(Exercise input begins)

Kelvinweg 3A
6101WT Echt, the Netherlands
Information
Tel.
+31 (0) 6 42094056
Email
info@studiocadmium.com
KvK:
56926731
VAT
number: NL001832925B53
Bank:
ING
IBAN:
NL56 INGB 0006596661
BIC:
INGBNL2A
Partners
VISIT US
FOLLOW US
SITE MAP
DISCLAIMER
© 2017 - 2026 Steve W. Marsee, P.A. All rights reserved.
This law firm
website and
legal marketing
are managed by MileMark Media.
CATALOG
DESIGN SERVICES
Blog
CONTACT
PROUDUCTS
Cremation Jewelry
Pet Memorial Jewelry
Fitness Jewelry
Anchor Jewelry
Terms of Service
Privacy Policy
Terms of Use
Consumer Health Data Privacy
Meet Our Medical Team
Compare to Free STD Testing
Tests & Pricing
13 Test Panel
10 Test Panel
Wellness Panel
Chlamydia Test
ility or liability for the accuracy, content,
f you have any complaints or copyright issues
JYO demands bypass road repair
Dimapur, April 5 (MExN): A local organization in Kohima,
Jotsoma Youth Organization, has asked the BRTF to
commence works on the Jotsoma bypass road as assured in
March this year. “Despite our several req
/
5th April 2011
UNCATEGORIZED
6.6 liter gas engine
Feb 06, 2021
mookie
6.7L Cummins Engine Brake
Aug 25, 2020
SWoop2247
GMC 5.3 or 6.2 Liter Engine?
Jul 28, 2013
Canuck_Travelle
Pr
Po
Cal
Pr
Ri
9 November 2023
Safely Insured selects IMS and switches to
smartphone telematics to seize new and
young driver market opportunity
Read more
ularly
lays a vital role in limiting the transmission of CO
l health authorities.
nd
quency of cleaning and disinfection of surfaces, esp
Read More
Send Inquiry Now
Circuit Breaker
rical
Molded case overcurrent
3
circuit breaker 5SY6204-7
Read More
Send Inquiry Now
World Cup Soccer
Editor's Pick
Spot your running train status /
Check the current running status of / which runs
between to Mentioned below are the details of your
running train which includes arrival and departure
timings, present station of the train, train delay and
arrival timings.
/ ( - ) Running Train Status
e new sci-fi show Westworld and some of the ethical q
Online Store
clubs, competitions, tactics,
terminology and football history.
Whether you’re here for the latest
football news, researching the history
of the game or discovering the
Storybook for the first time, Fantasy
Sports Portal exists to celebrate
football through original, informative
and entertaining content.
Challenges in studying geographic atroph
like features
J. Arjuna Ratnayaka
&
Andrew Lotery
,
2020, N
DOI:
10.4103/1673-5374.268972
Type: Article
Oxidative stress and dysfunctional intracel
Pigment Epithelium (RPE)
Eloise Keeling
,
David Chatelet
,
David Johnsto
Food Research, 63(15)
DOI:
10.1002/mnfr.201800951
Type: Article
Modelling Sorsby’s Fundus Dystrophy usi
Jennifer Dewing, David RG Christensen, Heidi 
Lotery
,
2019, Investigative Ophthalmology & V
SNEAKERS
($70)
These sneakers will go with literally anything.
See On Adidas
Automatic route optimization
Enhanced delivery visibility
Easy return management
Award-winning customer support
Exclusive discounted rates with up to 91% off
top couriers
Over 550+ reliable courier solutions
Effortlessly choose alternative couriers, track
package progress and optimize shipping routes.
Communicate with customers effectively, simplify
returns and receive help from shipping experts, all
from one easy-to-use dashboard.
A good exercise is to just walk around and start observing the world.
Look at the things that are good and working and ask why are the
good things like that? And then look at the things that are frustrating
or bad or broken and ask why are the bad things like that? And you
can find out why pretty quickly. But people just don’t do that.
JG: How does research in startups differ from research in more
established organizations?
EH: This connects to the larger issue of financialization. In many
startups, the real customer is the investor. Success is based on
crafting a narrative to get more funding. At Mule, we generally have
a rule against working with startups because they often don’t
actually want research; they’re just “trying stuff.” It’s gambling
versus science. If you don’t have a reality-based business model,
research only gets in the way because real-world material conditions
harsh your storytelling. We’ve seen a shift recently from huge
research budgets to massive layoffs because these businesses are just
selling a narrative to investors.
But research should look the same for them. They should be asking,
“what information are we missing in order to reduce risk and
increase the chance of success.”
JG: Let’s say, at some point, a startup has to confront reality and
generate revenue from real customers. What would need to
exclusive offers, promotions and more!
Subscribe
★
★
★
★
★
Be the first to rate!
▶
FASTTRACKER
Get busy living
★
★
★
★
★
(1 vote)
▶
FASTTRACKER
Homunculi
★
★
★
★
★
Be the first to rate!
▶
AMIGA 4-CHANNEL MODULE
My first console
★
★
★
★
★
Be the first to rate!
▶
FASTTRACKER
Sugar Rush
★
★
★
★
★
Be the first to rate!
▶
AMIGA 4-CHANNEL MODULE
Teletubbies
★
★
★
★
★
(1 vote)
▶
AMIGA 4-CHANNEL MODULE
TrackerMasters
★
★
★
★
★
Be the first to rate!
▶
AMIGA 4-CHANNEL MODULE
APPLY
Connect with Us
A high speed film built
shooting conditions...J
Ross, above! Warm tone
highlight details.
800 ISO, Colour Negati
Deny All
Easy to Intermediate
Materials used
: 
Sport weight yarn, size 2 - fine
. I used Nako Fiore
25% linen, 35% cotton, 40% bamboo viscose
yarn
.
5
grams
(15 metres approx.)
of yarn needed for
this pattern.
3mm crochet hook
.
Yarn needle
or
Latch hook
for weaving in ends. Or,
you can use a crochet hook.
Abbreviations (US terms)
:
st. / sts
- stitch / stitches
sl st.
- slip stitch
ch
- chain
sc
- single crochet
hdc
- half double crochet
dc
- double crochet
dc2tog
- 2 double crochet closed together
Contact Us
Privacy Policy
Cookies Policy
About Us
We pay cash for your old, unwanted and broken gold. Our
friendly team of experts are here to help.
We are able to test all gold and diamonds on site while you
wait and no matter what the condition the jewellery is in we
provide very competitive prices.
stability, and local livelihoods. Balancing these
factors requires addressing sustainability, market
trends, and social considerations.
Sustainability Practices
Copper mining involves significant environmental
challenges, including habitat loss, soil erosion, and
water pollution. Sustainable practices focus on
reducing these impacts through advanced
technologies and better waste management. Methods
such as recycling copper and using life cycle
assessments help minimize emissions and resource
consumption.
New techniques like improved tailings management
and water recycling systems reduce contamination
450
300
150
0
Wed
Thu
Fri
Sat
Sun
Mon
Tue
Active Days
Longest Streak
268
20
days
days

(Exercise input ends)

Requirement |
Copy the data above in full, exactly as it reads.

Written answer |
Kelvinweg 3A
6101WT Echt, the Netherlands
Information
Tel.
+31 (0) 6 42094056
Email
info@studiocadmium.com
KvK:
56926731
VAT
number: NL001832925B53
Bank:
ING
IBAN:
NL56 INGB 0006596661
BIC:
INGBNL2A
Partners
VISIT US
FOLLOW US
SITE MAP
DISCLAIMER
© 2017 - 2026 Steve W. Marsee, P.A. All rights reserved.
This law firm
website and
legal marketing
are managed by MileMark Media.
CATALOG
DESIGN SERVICES
Blog
CONTACT
PROUDUCTS
Cremation Jewelry
Pet Memorial Jewelry
Fitness Jewelry
Anchor Jewelry
Terms of Service
Privacy Policy
Terms of Use
Consumer Health Data Privacy
Meet Our Medical Team
Compare to Free STD Testing
Tests & Pricing
13 Test Panel
10 Test Panel
Wellness Panel
Chlamydia Test
ility or liability for the accuracy, content,
f you have any complaints or copyright issues
JYO demands bypass road repair
Dimapur, April 5 (MExN): A local organization in Kohima,
Jotsoma Youth Organization, has asked the BRTF to
commence works on the Jotsoma bypass road as assured in
March this year. “Despite our several req
/
5th April 2011
UNCATEGORIZED
6.6 liter gas engine
Feb 06, 2021
mookie
6.7L Cummins Engine Brake
Aug 25, 2020
SWoop2247
GMC 5.3 or 6.2 Liter Engine?
Jul 28, 2013
Canuck_Travelle
Pr
Po
Cal
Pr
Ri
9 November 2023
Safely Insured selects IMS and switches to
smartphone telematics to seize new and
young driver market opportunity
Read more
ularly
lays a vital role in limiting the transmission of CO
l health authorities.
nd
quency of cleaning and disinfection of surfaces, esp
Read More
Send Inquiry Now
Circuit Breaker
rical
Molded case overcurrent
3
circuit breaker 5SY6204-7
Read More
Send Inquiry Now
World Cup Soccer
Editor's Pick
Spot your running train status /
Check the current running status of / which runs
between to Mentioned below are the details of your
running train which includes arrival and departure
timings, present station of the train, train delay and
arrival timings.
/ ( - ) Running Train Status
e new sci-fi show Westworld and some of the ethical q
Online Store
clubs, competitions, tactics,
terminology and football history.
Whether you’re here for the latest
football news, researching the history
of the game or discovering the
Storybook for the first time, Fantasy
Sports Portal exists to celebrate
football through original, informative
and entertaining content.
Challenges in studying geographic atroph
like features
J. Arjuna Ratnayaka
&
Andrew Lotery
,
2020, N
DOI:
10.4103/1673-5374.268972
Type: Article
Oxidative stress and dysfunctional intracel
Pigment Epithelium (RPE)
Eloise Keeling
,
David Chatelet
,
David Johnsto
Food Research, 63(15)
DOI:
10.1002/mnfr.201800951
Type: Article
Modelling Sorsby’s Fundus Dystrophy usi
Jennifer Dewing, David RG Christensen, Heidi 
Lotery
,
2019, Investigative Ophthalmology & V
SNEAKERS
($70)
These sneakers will go with literally anything.
See On Adidas
Automatic route optimization
Enhanced delivery visibility
Easy return management
Award-winning customer support
Exclusive discounted rates with up to 91% off
top couriers
Over 550+ reliable courier solutions
Effortlessly choose alternative couriers, track
package progress and optimize shipping routes.
Communicate with customers effectively, simplify
returns and receive help from shipping experts, all
from one easy-to-use dashboard.
A good exercise is to just walk around and start observing the world.
Look at the things that are good and working and ask why are the
good things like that? And then look at the things that are frustrating
or bad or broken and ask why are the bad things like that? And you
can find out why pretty quickly. But people just don’t do that.
JG: How does research in startups differ from research in more
established organizations?
EH: This connects to the larger issue of financialization. In many
startups, the real customer is the investor. Success is based on
crafting a narrative to get more funding. At Mule, we generally have
a rule against working with startups because they often don’t
actually want research; they’re just “trying stuff.” It’s gambling
versus science. If you don’t have a reality-based business model,
research only gets in the way because real-world material conditions
harsh your storytelling. We’ve seen a shift recently from huge
research budgets to massive layoffs because these businesses are just
selling a narrative to investors.
But research should look the same for them. They should be asking,
“what information are we missing in order to reduce risk and
increase the chance of success.”
JG: Let’s say, at some point, a startup has to confront reality and
generate revenue from real customers. What would need to
exclusive offers, promotions and more!
Subscribe
★
★
★
★
★
Be the first to rate!
▶
FASTTRACKER
Get busy living
★
★
★
★
★
(1 vote)
▶
FASTTRACKER
Homunculi
★
★
★
★
★
Be the first to rate!
▶
AMIGA 4-CHANNEL MODULE
My first console
★
★
★
★
★
Be the first to rate!
▶
FASTTRACKER
Sugar Rush
★
★
★
★
★
Be the first to rate!
▶
AMIGA 4-CHANNEL MODULE
Teletubbies
★
★
★
★
★
(1 vote)
▶
AMIGA 4-CHANNEL MODULE
TrackerMasters
★
★
★
★
★
Be the first to rate!
▶
AMIGA 4-CHANNEL MODULE
APPLY
Connect with Us
A high speed film built
shooting conditions...J
Ross, above! Warm tone
highlight details.
800 ISO, Colour Negati
Deny All
Easy to Intermediate
Materials used
: 
Sport weight yarn, size 2 - fine
. I used Nako Fiore
25% linen, 35% cotton, 40% bamboo viscose
yarn
.
5
grams
(15 metres approx.)
of yarn needed for
this pattern.
3mm crochet hook
.
Yarn needle
or
Latch hook
for weaving in ends. Or,
you can use a crochet hook.
Abbreviations (US terms)
:
st. / sts
- stitch / stitches
sl st.
- slip stitch
ch
- chain
sc
- single crochet
hdc
- half double crochet
dc
- double crochet
dc2tog
- 2 double crochet closed together
Contact Us
Privacy Policy
Cookies Policy
About Us
We pay cash for your old, unwanted and broken gold. Our
friendly team of experts are here to help.
We are able to test all gold and diamonds on site while you
wait and no matter what the condition the jewellery is in we
provide very competitive prices.
stability, and local livelihoods. Balancing these
factors requires addressing sustainability, market
trends, and social considerations.
Sustainability Practices
Copper mining involves significant environmental
challenges, including habitat loss, soil erosion, and
water pollution. Sustainable practices focus on
reducing these impacts through advanced
technologies and better waste management. Methods
such as recycling copper and using life cycle
assessments help minimize emissions and resource
consumption.
New techniques like improved tailings management
and water recycling systems reduce contamination
450
300
150
0
Wed
Thu
Fri
Sat
Sun
Mon
Tue
Active Days
Longest Streak
268
20
days
days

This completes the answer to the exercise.